In Palestina, Paese martoriato dall’eterno conflitto con Israele, che a partire dal 1948 ha fatto propri interi territori, tra accordi mancati o non rispettati, guerre, occupazioni, divisioni, resistenze, l’impresa è più che ardua. Cosicché, quali siano le leggi che regolamentano il diritto in Palestina è un enigma tutt’altro che semplice da decifrare. Di conseguenza, la professione di avvocato risulta assoggettata ad un ginepraio di norme sommarie e frammentate, all’interno di un’area che non conosce né pace, né diritti fondamentali.

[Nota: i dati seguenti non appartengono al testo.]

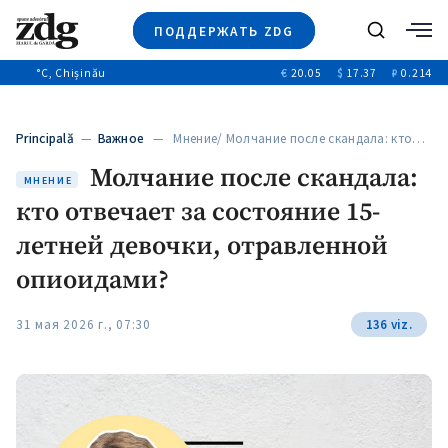
ПОДДЕРЖАТЬ ZDG
Поиск
°C
, Chișinău
€
20.05
$
17.37
₽
0.214
Новости
+4971
+144
Политика
+53
Principală
—
Важное
— Мнение/ Молчание после скандала: кто…
Расследования
Молчание после скандала:
Общество
+312
МНЕНИЕ
+75
кто отвечает за состояние 15-
Мнения
Видео
летней девочки, отравленной
Выборы 2025
опиоидами?
31 мая 2026 г., 07:30
136 viz.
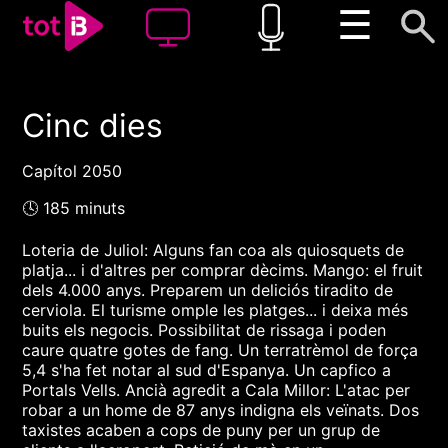
☰
Cinc dies
00:00
00:00
1x
Capítol 2050
🕓 185 minuts
Loteria de Juliol: Alguns fan coa als quiosquets de
platja... i d'altres per comprar dècims. Mango: el fruit
dels 4.000 anys. Preparem un deliciós tiradito de
cerviola. El turisme omple les platges... i deixa més
buits els negocis. Possibilitat de rissaga i poden
caure quatre gotes de fang. Un terratrèmol de força
5,4 s'ha fet notar al sud d'Espanya. Un capfico a
Portals Vells. Ancià agredit a Cala Millor: L'atac per
robar a un home de 87 anys indigna els veïnats. Dos
taxistes acaben a cops de puny per un grup de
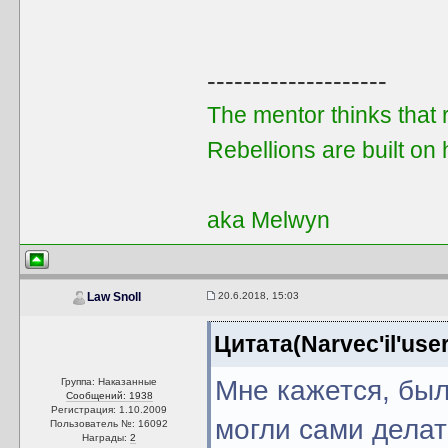
--------------------
The mentor thinks that re
Rebellions are built on 
aka Melwyn
20.6.2018, 15:03
Law Snoll
Цитата(Narvec'il'use
Мне кажется, бы
Группа: Наказанные
Сообщений: 1938
Регистрация: 1.10.2009
могли сами делат
Пользователь №: 16092
Награды:
2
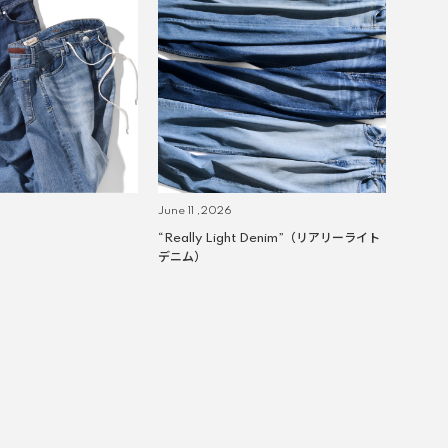
June 11 ,2026
“Really Light Denim”（リアリーライト
デニム）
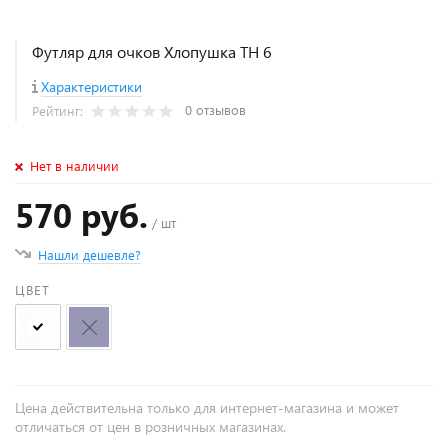
Футляр для очков Хлопушка TH 6
Характеристики
0 отзывов
Рейтинг:
Нет в наличии
570 руб.
/ шт
Нашли дешевле?
ЦВЕТ
Цена действительна только для интернет-магазина и может
отличаться от цен в розничных магазинах.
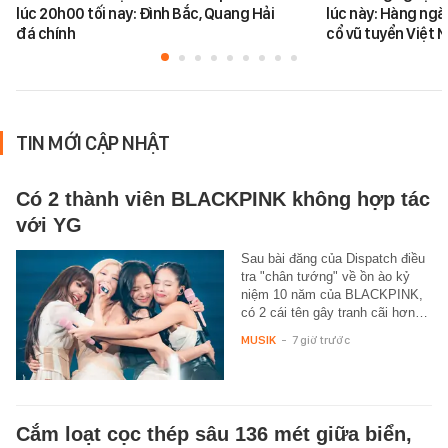
lúc 20h00 tối nay: Đình Bắc, Quang Hải
lúc này: Hàng ngà
đá chính
cổ vũ tuyển Việt
TIN MỚI CẬP NHẬT
Có 2 thành viên BLACKPINK không hợp tác
với YG
Sau bài đăng của Dispatch điều
tra "chân tướng" về ồn ào kỷ
niệm 10 năm của BLACKPINK,
có 2 cái tên gây tranh cãi hơn…
MUSIK
-
7 giờ trước
Cắm loạt cọc thép sâu 136 mét giữa biển,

Per questo motivo, l’organizzazione Lawyers for justice si sta battendo alla conquista di ciò che una categoria e un popolo, da soli, non possono ottenere. Ne sono attivisti e rappresentanti gli avvocati palestinesi, provenienti dalla Cisgiordania, Mohanad Karaja e Thafer Saaideh, presenti alcuni giorni a Messina per incontrare colleghi e attivisti. I due hanno fatto tappa in riva allo Stretto provenendo da un tour europeo nel quale hanno effettuato un ciclo di incontri su iniziativa dell’European Palestinians Initiative for National Action, organismo indipendente che rappresenta i palestinesi in Europa, sostenuto a Messina dal Circolo ARCI Thomas Sankara.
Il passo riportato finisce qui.